Dullard is a member of DXDX(T/V) phosphatase family. It was shown in 2002 to be a potential regulator of neural tube development in Xenopus. Neural development happens in the dorsal ectoderm. In the genus Xenopus, over expression of Dullard undergoes apoptosis in early development. Dullard helps promote Ubiquitin by proteosomal degradation. Dullard mRNA is derived from maternal genes and is localized within the animal neural hemisphere. Functioning negatively for the regulation of Bone Morphogenetic Proteins (BMPs), Dullard conserves the C-terminal region of NLI-IF, in which is fairly dominant in cellular functions. Dullard is essential for inhibiting BMP receptor activation during Xenopus neuralization.
Dullard is also known as CTDnep1, which stands for CTD nuclear envelope phosphatase 1. It is a protein coding gene, which include phosphatase activity and protein serine/threonine phosphatase activity. This gene is relatively small and only contains 244 amino acids. Dullard protein or CTDnep1 encodes a protein serine/threonine phosphatase and dephosphoroylates LPIN1 and LPIN2. LPIN1 and LPIN2 catalyze the reaction of the conversion of phosphatidic acid to diacylglyerol. The reaction can affect and change the lipid concentration of the endoplasmic reticulum and the nucleus.

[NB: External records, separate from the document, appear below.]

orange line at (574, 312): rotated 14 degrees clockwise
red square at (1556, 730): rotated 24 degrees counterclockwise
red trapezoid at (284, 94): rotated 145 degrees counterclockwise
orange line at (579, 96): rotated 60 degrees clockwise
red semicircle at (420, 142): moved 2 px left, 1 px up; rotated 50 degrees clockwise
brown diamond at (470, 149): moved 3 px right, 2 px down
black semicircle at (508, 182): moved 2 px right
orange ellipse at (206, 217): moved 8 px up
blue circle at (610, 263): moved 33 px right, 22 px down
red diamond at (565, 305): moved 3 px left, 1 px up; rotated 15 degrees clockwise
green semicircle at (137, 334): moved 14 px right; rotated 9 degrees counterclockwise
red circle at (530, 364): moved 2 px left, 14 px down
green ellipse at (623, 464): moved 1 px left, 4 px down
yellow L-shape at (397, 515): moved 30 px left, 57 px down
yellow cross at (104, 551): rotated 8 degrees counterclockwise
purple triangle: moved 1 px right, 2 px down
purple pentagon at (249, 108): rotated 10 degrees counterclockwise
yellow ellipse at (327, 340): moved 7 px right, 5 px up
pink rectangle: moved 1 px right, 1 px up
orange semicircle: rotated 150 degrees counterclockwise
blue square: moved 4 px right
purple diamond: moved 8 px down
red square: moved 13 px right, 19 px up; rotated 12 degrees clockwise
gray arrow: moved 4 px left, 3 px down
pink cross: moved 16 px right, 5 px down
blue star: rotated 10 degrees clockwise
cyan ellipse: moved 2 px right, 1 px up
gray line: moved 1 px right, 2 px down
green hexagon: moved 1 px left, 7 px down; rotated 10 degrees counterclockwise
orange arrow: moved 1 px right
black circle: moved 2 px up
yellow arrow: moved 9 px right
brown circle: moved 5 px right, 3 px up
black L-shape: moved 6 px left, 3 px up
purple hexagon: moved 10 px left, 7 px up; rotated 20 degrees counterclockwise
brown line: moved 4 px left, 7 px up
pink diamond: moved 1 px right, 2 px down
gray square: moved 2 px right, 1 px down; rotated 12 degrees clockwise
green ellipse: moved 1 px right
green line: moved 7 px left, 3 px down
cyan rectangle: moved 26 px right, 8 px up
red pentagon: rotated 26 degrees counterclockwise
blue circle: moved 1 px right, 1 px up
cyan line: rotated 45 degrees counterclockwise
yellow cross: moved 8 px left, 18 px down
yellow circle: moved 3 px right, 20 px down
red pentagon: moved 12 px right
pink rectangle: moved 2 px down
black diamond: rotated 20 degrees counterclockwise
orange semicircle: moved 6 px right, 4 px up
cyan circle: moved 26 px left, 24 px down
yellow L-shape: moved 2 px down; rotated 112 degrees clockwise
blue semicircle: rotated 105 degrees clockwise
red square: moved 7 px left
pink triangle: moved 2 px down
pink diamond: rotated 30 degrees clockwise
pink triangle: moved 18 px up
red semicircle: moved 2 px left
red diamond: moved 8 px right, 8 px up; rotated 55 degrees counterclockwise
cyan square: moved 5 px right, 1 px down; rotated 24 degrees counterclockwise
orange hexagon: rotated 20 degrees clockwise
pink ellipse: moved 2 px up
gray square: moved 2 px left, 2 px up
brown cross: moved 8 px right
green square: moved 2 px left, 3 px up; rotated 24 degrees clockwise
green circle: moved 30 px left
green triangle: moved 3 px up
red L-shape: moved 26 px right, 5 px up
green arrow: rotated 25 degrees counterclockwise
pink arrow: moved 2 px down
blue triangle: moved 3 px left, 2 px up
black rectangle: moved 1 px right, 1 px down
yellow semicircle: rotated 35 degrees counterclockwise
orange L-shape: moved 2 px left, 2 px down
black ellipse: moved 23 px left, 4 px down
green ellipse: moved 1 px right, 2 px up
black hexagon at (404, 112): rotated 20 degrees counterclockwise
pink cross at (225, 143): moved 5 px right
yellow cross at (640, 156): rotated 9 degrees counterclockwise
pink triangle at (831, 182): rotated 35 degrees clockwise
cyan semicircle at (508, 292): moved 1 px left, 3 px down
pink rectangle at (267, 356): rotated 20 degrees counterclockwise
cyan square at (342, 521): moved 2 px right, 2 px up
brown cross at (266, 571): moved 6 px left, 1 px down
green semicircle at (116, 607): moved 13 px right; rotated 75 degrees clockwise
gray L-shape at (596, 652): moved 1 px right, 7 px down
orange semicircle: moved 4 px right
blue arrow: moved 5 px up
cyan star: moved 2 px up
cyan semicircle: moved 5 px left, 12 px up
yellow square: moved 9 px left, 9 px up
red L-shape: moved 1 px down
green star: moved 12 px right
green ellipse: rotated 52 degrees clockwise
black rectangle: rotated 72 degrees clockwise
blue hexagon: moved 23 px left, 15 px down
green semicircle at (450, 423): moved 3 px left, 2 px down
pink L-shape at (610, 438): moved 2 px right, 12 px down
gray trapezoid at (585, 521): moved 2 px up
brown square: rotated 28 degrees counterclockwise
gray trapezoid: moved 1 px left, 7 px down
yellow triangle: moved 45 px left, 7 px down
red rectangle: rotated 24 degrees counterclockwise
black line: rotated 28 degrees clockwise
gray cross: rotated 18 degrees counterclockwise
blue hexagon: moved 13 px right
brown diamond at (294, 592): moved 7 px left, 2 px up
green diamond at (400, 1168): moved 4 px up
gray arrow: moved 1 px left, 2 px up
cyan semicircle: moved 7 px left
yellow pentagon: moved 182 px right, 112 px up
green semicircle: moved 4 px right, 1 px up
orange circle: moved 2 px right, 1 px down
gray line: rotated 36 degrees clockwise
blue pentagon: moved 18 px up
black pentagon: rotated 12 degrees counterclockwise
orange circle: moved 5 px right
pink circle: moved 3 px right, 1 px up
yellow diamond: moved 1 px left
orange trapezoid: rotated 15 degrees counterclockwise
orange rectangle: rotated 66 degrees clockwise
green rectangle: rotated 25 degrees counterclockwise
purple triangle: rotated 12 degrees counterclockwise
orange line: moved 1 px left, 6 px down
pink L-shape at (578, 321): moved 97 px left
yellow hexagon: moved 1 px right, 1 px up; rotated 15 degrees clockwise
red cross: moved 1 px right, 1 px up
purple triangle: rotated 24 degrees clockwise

Human Dullard has shown that the protein has two membrane spanning regions. One end is the N-terminal end, which helps localize the protein to the nuclear envelope. Dullard dephosphorylates the mammalian phospatidic acid phosphatase, lipid. Dullard participates in a unique phosphatase cascade regulating nuclear membrane biogenesis, and that this cascade is conserved from yeast to mammals. There is belief that Dullard may have other targets that is not only associated with the nuclear envelope. In recent studies, dullard interacts with BMP type 1 to inhibit dependent phosphorylation. This can conclude that it is a potential source for regulating the level of BMP signaling and can affect germ cell specification.